[Saved entries]
════

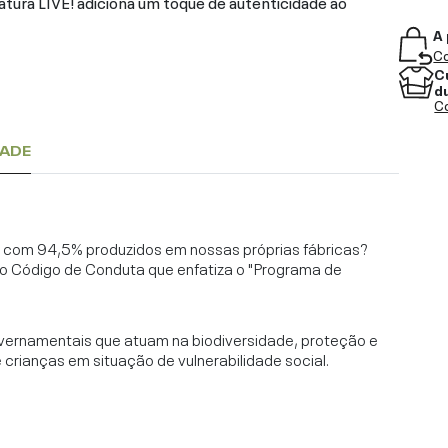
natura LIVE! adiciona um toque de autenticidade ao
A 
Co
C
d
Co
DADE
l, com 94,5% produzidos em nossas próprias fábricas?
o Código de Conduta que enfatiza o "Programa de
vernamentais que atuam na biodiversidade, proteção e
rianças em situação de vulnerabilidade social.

════

-- Directions for this task --
Each record should appear again exactly as it stands, with no picture included.

-- Problem solution --
natura LIVE! adiciona um toque de autenticidade ao
A 
Co
C
d
Co
DADE
l, com 94,5% produzidos em nossas próprias fábricas?
o Código de Conduta que enfatiza o "Programa de
vernamentais que atuam na biodiversidade, proteção e
rianças em situação de vulnerabilidade social.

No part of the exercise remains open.